I’m part of a small IT shop serving medical practices, and it strikes me that the same criticism that you apply to ****** (removed 4-17) could easily be applied to ClearHealth/MirrorMed. The availability of code is nice, but the message that I’ve gotten from reading what’s available is “if you’re a practice, please use our software; if you’re supporting practices feel free to fork our codebase and slap your own name on it.”
Sharing code is fine, but over time that strikes me as a recipe to grow lots of slightly-different versions unless someone (with more available time than I have) decides to fork the base and open it up wider for development by people outside the current 2-3 companies doing the bulk of the work. I know OpenEMR isn’t as polished-looking, but it seems to me that it’s a much more inviting environment for new developers to get involved with.
Alan,
Sorry I missed your post. It got buried with a bunch of spam. You have excellent points about ClearHealth/MirrorMed. A few thoughts:
ClearHealth has a pretty strict trademark policy, as you have stated. I would like to do something more friendly with MirrorMed, but the concern would be trademark-dilution. If someone is really interested in using the MirrorMed trademark I will probably come up with a better was to handle the dilution issue.
As for the development style of the various communities: OpenEMR is a very approachable community, probably the best project in that particular regard. ClearHealth and MirrorMed should open up, but from a business perspective, both companies are more interested in ensuring good products for our own customers, than working with a community that generates only infrequent patches.

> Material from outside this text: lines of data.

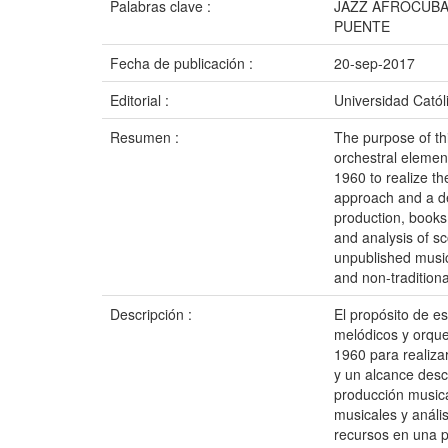
Palabras clave :
JAZZ AFROCUBA
PUENTE
Fecha de publicación :
20-sep-2017
Editorial :
Universidad Catól
Resumen :
The purpose of th
orchestral elemen
1960 to realize t
approach and a de
production, books
and analysis of sc
unpublished musi
and non-traditiona
Descripción :
El propósito de es
melódicos y orques
1960 para realiza
y un alcance desc
producción musical
musicales y anális
recursos en una p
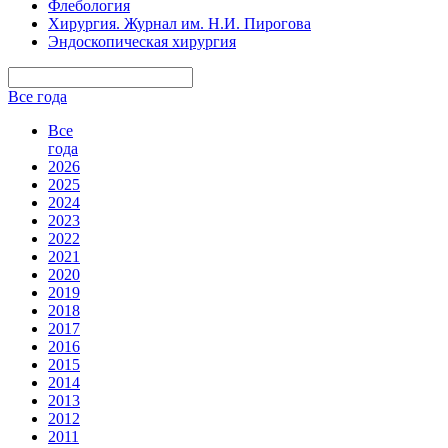
Флебология
Хирургия. Журнал им. Н.И. Пирогова
Эндоскопическая хирургия
Все года
Все
года
2026
2025
2024
2023
2022
2021
2020
2019
2018
2017
2016
2015
2014
2013
2012
2011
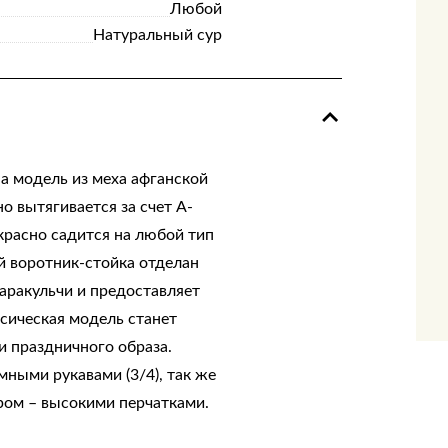
Любой
Натуральный сур
а модель из меха афганской
о вытягивается за счет А-
красно садится на любой тип
й воротник-стойка отделан
аракульчи и предоставляет
сическая модель станет
и праздничного образа.
ными рукавами (3/4), так же
ром – высокими перчатками.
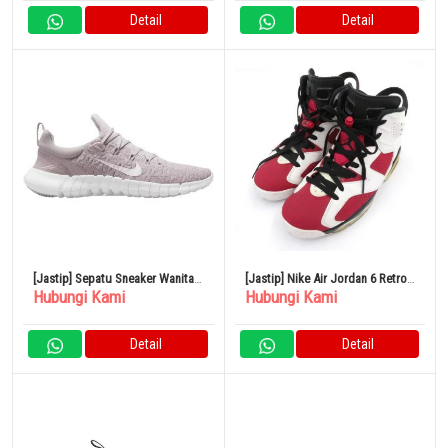
Detail
Detail
[Jastip] Sepatu Sneaker Wanita
[Jastip] Nike Air Jordan 6 Retro
Hubungi Kami
Hubungi Kami
Nike Free Run 5.0 Ukuran 24cm
Carmine 2021 CT8529-106
Platinum Violet
26.5cm
Detail
Detail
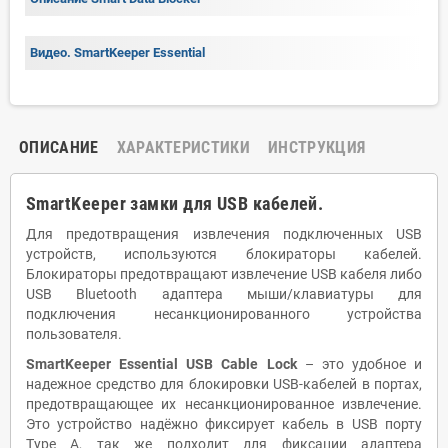
Видео. SmartKeeper Essential
ОПИСАНИЕ
ХАРАКТЕРИСТИКИ
ИНСТРУКЦИЯ
SmartKeeper замки для USB кабелей.
Для предотвращения извлечения подключенных USB
устройств, используются блокираторы кабелей.
Блокираторы предотвращают извлечение USB кабеля либо
USB Bluetooth адаптера мыши/клавиатуры для
подключения несанкционированного устройства
пользователя.
SmartKeeper Essential USB Cable Lock
– это удобное и
надежное средство для блокировки USB-кабелей в портах,
предотвращающее их несанкционированное извлечение.
Это устройство надёжно фиксирует кабель в USB порту
Type A, так же подходит для фиксации адаптера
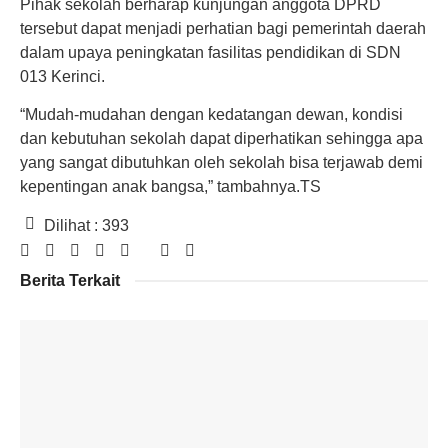
Pihak sekolah berharap kunjungan anggota DPRD
tersebut dapat menjadi perhatian bagi pemerintah daerah
dalam upaya peningkatan fasilitas pendidikan di SDN
013 Kerinci.
“Mudah-mudahan dengan kedatangan dewan, kondisi
dan kebutuhan sekolah dapat diperhatikan sehingga apa
yang sangat dibutuhkan oleh sekolah bisa terjawab demi
kepentingan anak bangsa,” tambahnya.TS
Dilihat :
393
Berita Terkait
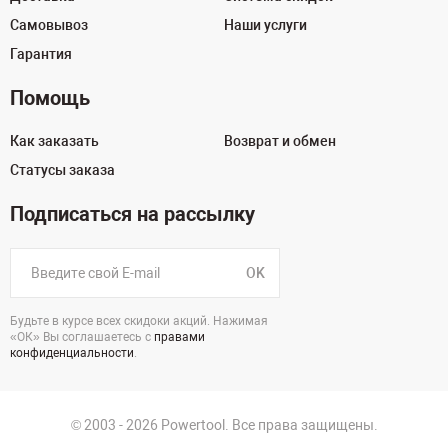
Самовывоз
Наши услуги
Гарантия
Помощь
Как заказать
Возврат и обмен
Статусы заказа
Подписаться на рассылку
OK
Будьте в курсе всех скидоки акций. Нажимая
«ОК» Вы соглашаетесь с
правами
конфиденциальности
.
© 2003 - 2026 Powertool. Все права защищены.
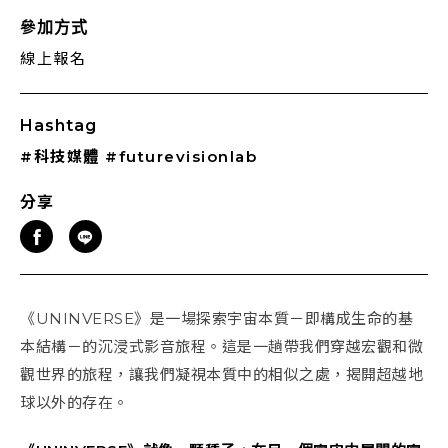
參加方式
線上報名
Hashtag
#科技媒體
#futurevisionlab
分享
《UNINVERSE》是一場探索宇宙本質－即構成生命的基
本結構－的沉浸式影音旅程。這是一趟帶我們穿越宏觀和微
觀世界的旅程，讓我們凝視本質中的相似之處，揭開超越地
球以外的存在。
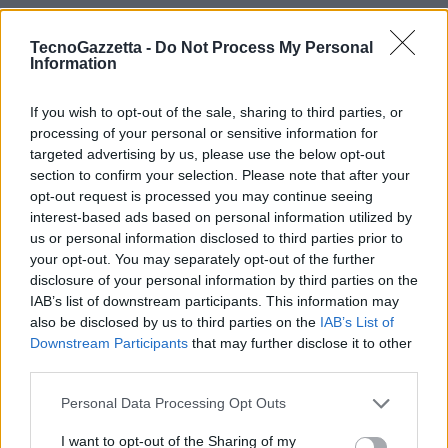
a rischio la sicurezza, poiché le vulnerabilità non corrette
possono essere sfruttate dagli attaccanti a loro vantaggio.
TecnoGazzetta -
Do Not Process My Personal
Information
Sistematizzare la distribuzione di patch e aggiornamenti è un
aspetto critico per ogni realtà.
If you wish to opt-out of the sale, sharing to third parties, or
Non definire adeguate politiche di sicurezza:
L’uso di password
processing of your personal or sensitive information for
deboli e la mancanza di politiche di security rigide sono problemi
targeted advertising by us, please use the below opt-out
comuni, che mettono a rischio la sicurezza aziendale. Anche le
section to confirm your selection. Please note that after your
piccole aziende dovrebbero promuovere l’adozione di password
opt-out request is processed you may continue seeing
robuste e implementare politiche chiare e condivise.
interest-based ads based on personal information utilized by
us or personal information disclosed to third parties prior to
Mancanza di backup regolari:
Non effettuare backup regolari dei
your opt-out. You may separately opt-out of the further
dati critici rende le aziende vulnerabili agli attacchi ransomware,
disclosure of your personal information by third parties on the
che possono causare la perdita irreversibile di dati. Un piano di
IAB’s list of downstream participants. This information may
backup efficace è fondamentale per raggiungere una reale
also be disclosed by us to third parties on the
IAB’s List of
resilienza informatica, ovvero la capacità di reagire e ripartire in
Downstream Participants
that may further disclose it to other
third parties.
breve tempo anche dopo aver subito un attacco.
Gestire gli accessi in modo non sistematico:
Non gestire
Personal Data Processing Opt Outs
adeguatamente gli accessi degli utenti può portare a violazioni
della sicurezza. Una gestione centralizzata ed estesa può
I want to opt-out of the Sharing of my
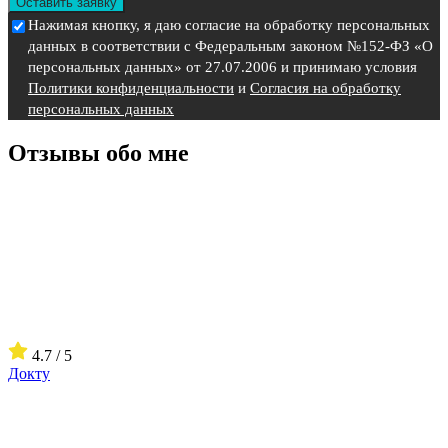
Оставить заявку
Нажимая кнопку, я даю согласие на обработку персональных
данных в соответствии с Федеральным законом №152-ФЗ «О
персональных данных» от 27.07.2006 и принимаю условия
Политики конфиденциальности
и
Согласия на обработку
персональных данных
Отзывы обо мне
4.7 / 5
Докту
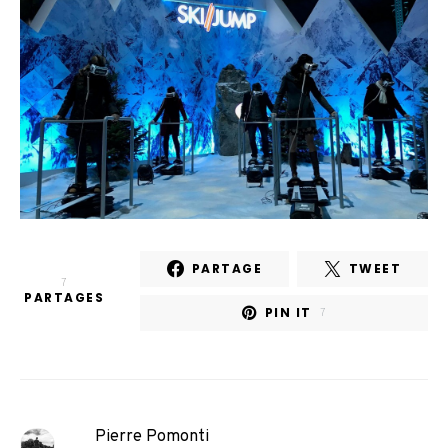
PARTAGE
TWEET
7
PARTAGES
PIN IT
7
Pierre Pomonti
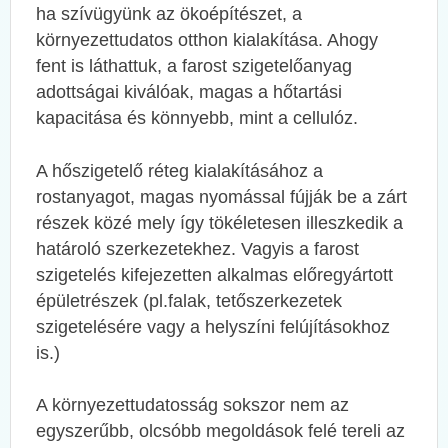
ha szívügyünk az ökoépítészet, a
környezettudatos otthon kialakítása. Ahogy
fent is láthattuk, a farost szigetelőanyag
adottságai kiválóak, magas a hőtartási
kapacitása és könnyebb, mint a cellulóz.
A hőszigetelő réteg kialakításához a
rostanyagot, magas nyomással fújják be a zárt
részek közé mely így tökéletesen illeszkedik a
határoló szerkezetekhez. Vagyis a farost
szigetelés kifejezetten alkalmas előregyártott
épületrészek (pl.falak, tetőszerkezetek
szigetelésére vagy a helyszíni felújításokhoz
is.)
A környezettudatosság sokszor nem az
egyszerűbb, olcsóbb megoldások felé tereli az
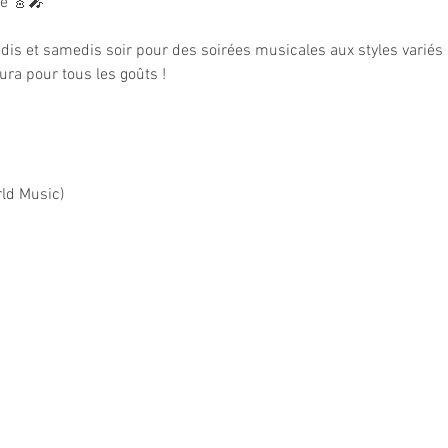
ve 🎸🎤
s et samedis soir pour des soirées musicales aux styles variés : p
ura pour tous les goûts !
ld Music)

If you have a serious code-contribution that you feel is being overlooked, let me know and I will see what I can do.
-FT
Code gets forked for all kinds of reasons, political, technical, social, financial, managerial. It has been this way for a long time, as long as I have been able to keep track of (late 1980s).
Some people work better on their own private copy of a project so that they can change anything and everything and not have to be a part of a community. If you, as a community, build a system which has a license that allows this behavior, it’s bound to happen.